Le Tribunal Administratif de Toulouse a rejeté comme manifestement irrecevable la requête de M. A... contestant une décision de retrait de points de 2017. Le ministre de l'intérieur avait démontré que le requérant avait bénéficié d'une reconstitution totale de points le 23 mai 2020, en application de l'article L. 223-6 du code de la route, ce qui avait retiré la décision attaquée avant l'introduction du recours. La requête, déposée le 4 juin 2025, était donc dépourvue d'objet.
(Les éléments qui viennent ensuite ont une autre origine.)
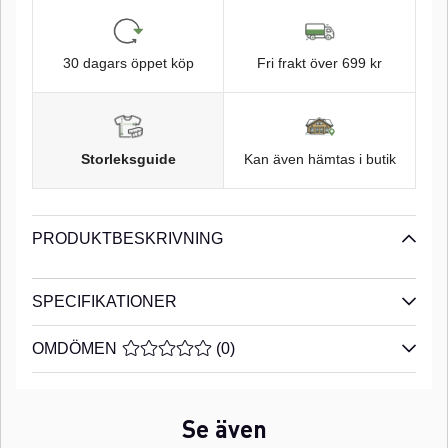
30 dagars öppet köp
Fri frakt över 699 kr
Storleksguide
Kan även hämtas i butik
PRODUKTBESKRIVNING
SPECIFIKATIONER
OMDÖMEN
MEDELBETYG 0 AV 5 ANTAL BETYG 0
(
0
)
Se även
L'ordonnance se fonde sur l'article R. 222-1 4° du code de justice administrative pour irrecevabilité manifeste.
Texte intégral
Vu la procédure suivante :
Par une requête et un mémoire, enregistrés respectivement les 4 juin 2025 et 13 octobre 2025, ce dernier n’ayant pas été communiqué, M. B... A..., représenté par la SELARL Cabinet Changeur, demande au tribunal :
1°) d’annuler la décision du ministre de l’intérieur référencée « 48 SI » enregistrée le 24 novembre 2017 portant notification d’un retrait de points sur son titre de conduite ainsi que de l’ensemble des retraits de points antérieurs, et informant l’intéressé de la perte de validité de son permis de conduire pour défaut de point ;
2°) d’enjoindre au ministre de l’intérieur de créditer son permis de conduire du nombre maximal de points dans un délai de 15 jours à compter de la présente décision ;
3°) de mettre à la charge de l’Etat le versement de la somme de 3 000 euros sur le fondement de l’article L. 761-1 du code de justice administrative.
Il soutient que :
- il n’a pas reçu notification de la décision référencée « 48 SI » en litige ;
- les dispositions de l’article L. 223-6 du code de la route ont été méconnues.
Par un mémoire en défense, enregistré le 9 septembre 2025, le ministre de l’intérieur conclut au non-lieu à statuer.
Il soutient que le requérant a bénéficié le 23 mai 2020 d’une reconstitution totale du nombre de points de son permis de conduire en application des dispositions de l’article L. 223-6 du code de la route de telle sorte que la décision référencée « 48 SI » du 24 novembre 2017 est réputée avoir été retirée.
Vu les autres pièces du dossier.
Vu le code de justice administrative.
Considérant ce qui suit :
1. En application de l’article R. 222-1 du code de justice administrative : « Les présidents de tribunal administratif (...) peuvent, par ordonnance : (…) 4° Rejeter les requêtes manifestement irrecevables, lorsque la juridiction n'est pas tenue d'inviter leur auteur à les régulariser ou qu'elles n'ont pas été régularisées à l'expiration du délai imparti par une demande en ce sens ; ».
2. Il résulte du relevé d’information intégral du permis de conduire de M. A..., tel que produit par le ministre de l’intérieur, que celui-ci a bénéficié le 23 mai 2020 d’une reconstitution totale du solde de points de son permis de conduire, en application des dispositions de l’article L. 223-6 du code de la route. La décision référencée « 48 SI » du 24 novembre 2017 doit dès lors être regardée comme ayant été retirée à cette date, soit antérieurement à l’introduction de la présente requête le 4 juin 2025. La requête de M. A... est par suite manifestement irrecevable en application des dispositions précitées de l’article R. 222-1 4° du code de justice administrative et doit être rejetée en toutes ses conclusions y compris celles relatives à l’article L. 761-1 du code de justice administrative.
ORDONNE :
Article 1er : La requête de M. A... est rejetée.
Article 2 : La présente ordonnance sera notifiée à M. B... A... et au ministre de l’intérieur.
Copie en sera adressée au préfet de Haute-Garonne.
Fait à Toulouse, le 12 novembre 2025.
La présidente,
Fabienne Billet-Ydier
La République mande et ordonne au ministre de l’intérieur en ce qui le concerne ou à tous commissaires de justice à ce requis en ce qui concerne les voies de droit commun contre les parties privées, de pourvoir à l’exécution de la présente ordonnance.